Autistic people, and others with eccentricities in this form of touch, may have one of those two examples above... or they may be in the weird spot where they have a low pain threshold but a high pain tolerance... so they might easily recognize their foot is hurt, but not recognize that the bone is, in fact, broken, and they need to go to the hospital immediately.  They may just assume it will heal over time, as most injuries do, and if they just leave it alone, it will be fine.  This is markedly unfortunate when broken bones and more serious injuries are involved.

Personally?  I've never broken a bone, beyond a hairline fracture in my skull when I was 1 or 2 years old.  I don't remember that, so it's not terribly useful data.  The closest I've gotten to a broken bone was a few years back, and it's the only semi-major incident I can recall.  

So I have these shelves that are actually closet doors, separated by cinder blocks.  They're great, and hold all sorts of things... but at the time I'd thought it would be okay to put my 20 pound weights on the shelf.  It was fine for months... until I leaned on the shelf juuuuust the wrong way while getting out of bed at 2am.  

The shelf overturned, and its contents fell on my foot.  This included the 20 pound weight, which unfortunately managed to catch some decorative spear-like objects on the way down.  The spear-like objects were driven into the top of my foot by the 20 pound weight.  It being 2am, I was rather foggy, but I retained enough coherence to explain what had happened to my startled spouse, go to the bathroom, clean out the injury, put a bandaid on, use the bathroom, and go back to bed.  

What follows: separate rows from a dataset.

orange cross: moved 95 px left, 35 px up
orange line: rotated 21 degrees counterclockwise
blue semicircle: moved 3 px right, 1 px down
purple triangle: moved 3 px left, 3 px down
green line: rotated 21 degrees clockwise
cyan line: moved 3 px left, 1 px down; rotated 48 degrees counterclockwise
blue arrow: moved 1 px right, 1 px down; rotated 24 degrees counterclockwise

Anyone with basic medical knowledge can probably guess what happened next.  I woke up with my foot in a small puddle of blood, within an hour.  So after that, I cleaned it out again and made sure it had stopped bleeding before I taped it up (with gauze and medical tape this time, not a bandaid).  

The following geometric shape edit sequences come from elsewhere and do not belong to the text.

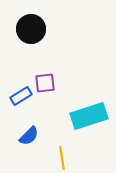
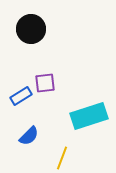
yellow line: rotated 30 degrees clockwise
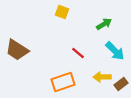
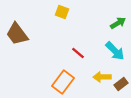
green arrow: moved 14 px right, 1 px up
brown trapezoid: moved 16 px up; rotated 20 degrees clockwise
orange rectangle: rotated 35 degrees counterclockwise
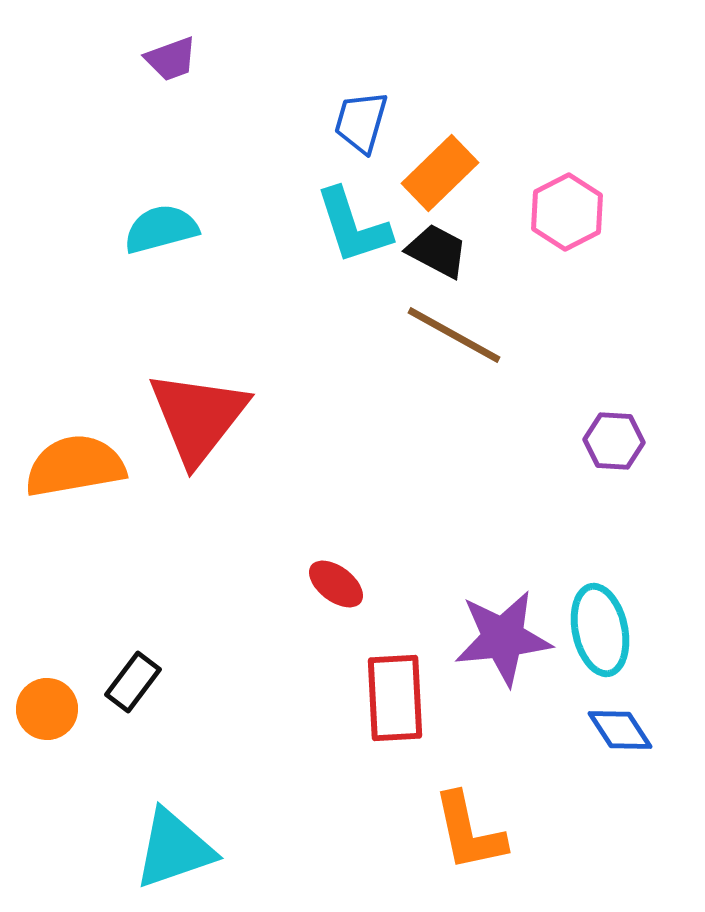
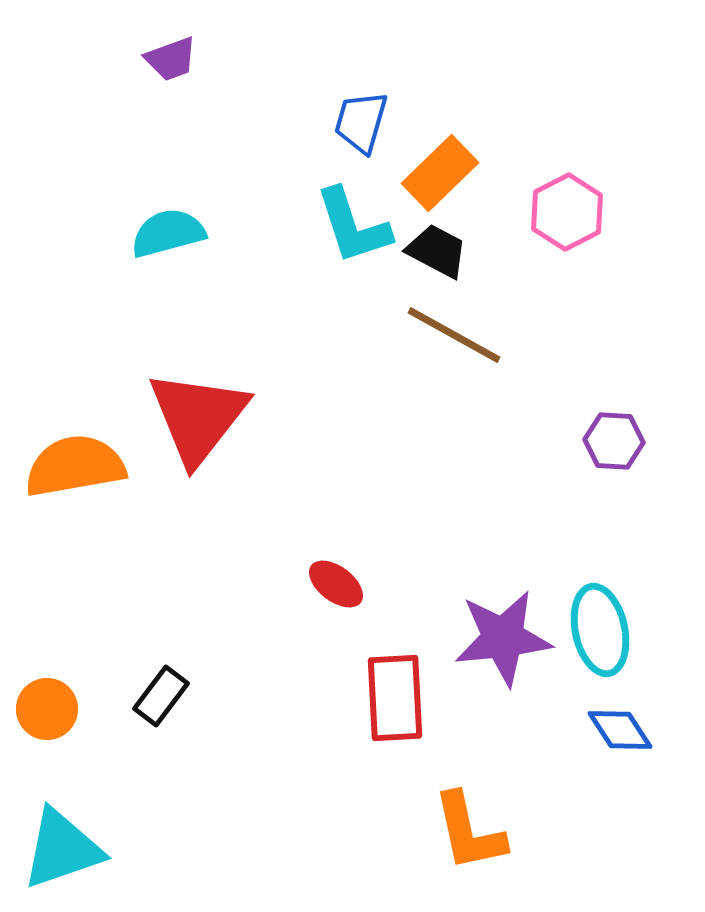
cyan semicircle: moved 7 px right, 4 px down
black rectangle: moved 28 px right, 14 px down
cyan triangle: moved 112 px left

I'm not honestly sure whether my inability to assess the damage was simply that I was extremely tired, or because my pain tolerance is higher than average.  I'll let you know if I have any other exciting incidents that reveal more...  

What I'm Not Talking About

I am, as I've repeatedly pointed out in this post, an adult with a spouse.  That means there are some kinds of touch that I haven't discussed here.  Sex is its own kind of complicated, but you can probably guess from the things mentioned above that it's more complicated for me than it is for any given person.  I don't know if my blog has a rating, like PG-13 or whatever, but I do not, as of yet, feel terribly comfortable discussing my sex life on this blog.  

If that changes, I expect the resulting posts would probably be useful to adults on the autism spectrum, as well as parents needing to teach sex ed to their children.  It's not that I particularly feel like sex is shameful, like some branches of the Christian church preach, or that I feel like everyone should be private about their sex lives.  I, personally, just do not feel comfortable discussing it right now.  Sorry/You're welcome, pick whichever response suits you better.  


So this week I've given a rundown on what kinds of touch exist, and a number of examples as to how my body deals (abnormally) with these categories.  Like most people with touch sensitivity, I mostly suffer difficulties with aspects of light touch.  This affects my relationship with my spouse (negatively), my experience with haircuts (very negatively), and possibly my experience of food (positively now, negatively in the past).  

Next week I'll deal with what some people consider facets of touch: proprioception and vestibular senses.  Proprioception is your sense of where your arms, legs, and body are in space, and it relies on being able to understand feedback from your joints.  The vestibular sense is linked to your inner ear.  It's your sense of how fast you're going, whether you're accelerating, and the pull of gravity itself, which in turn affects your balance.  These two senses are the two excluded from the "standard 5 senses," but they're extremely important.  Without them, nobody would ever manage to play sports with any kind of coordination.